EXERCISE BRIEF:
When a line in the listing contains the string "Edizione", pick it out and copy it.

PROVIDED DATA:
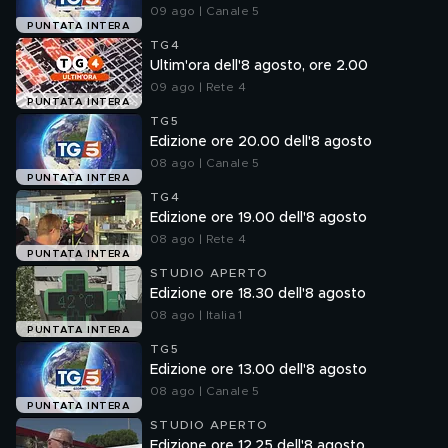
09 ago | Canale 5
PUNTATA INTERA
TG4
Ultim'ora dell'8 agosto, ore 2.00
09 ago | Rete 4
PUNTATA INTERA
TG5
Edizione ore 20.00 dell'8 agosto
08 ago | Canale 5
PUNTATA INTERA
TG4
Edizione ore 19.00 dell'8 agosto
08 ago | Rete 4
PUNTATA INTERA
STUDIO APERTO
Edizione ore 18.30 dell'8 agosto
08 ago | Italia 1
PUNTATA INTERA
TG5
Edizione ore 13.00 dell'8 agosto
08 ago | Canale 5
PUNTATA INTERA
STUDIO APERTO
Edizione ore 12.25 dell'8 agosto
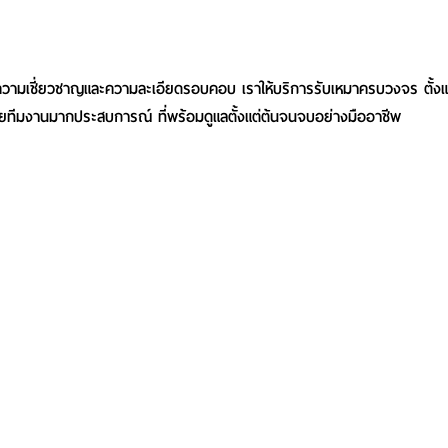
ัยความเชี่ยวชาญและความละเอียดรอบคอบ เราให้บริการรับเหมาครบวงจร ตั้งแ
ทีมงานมากประสบการณ์ ที่พร้อมดูแลตั้งแต่ต้นจนจบอย่างมืออาชีพ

EXERCISE RESULT:
Edizione ore 20.00 dell'8 agosto
Edizione ore 19.00 dell'8 agosto
Edizione ore 18.30 dell'8 agosto
Edizione ore 13.00 dell'8 agosto
Edizione ore 12.25 dell'8 agosto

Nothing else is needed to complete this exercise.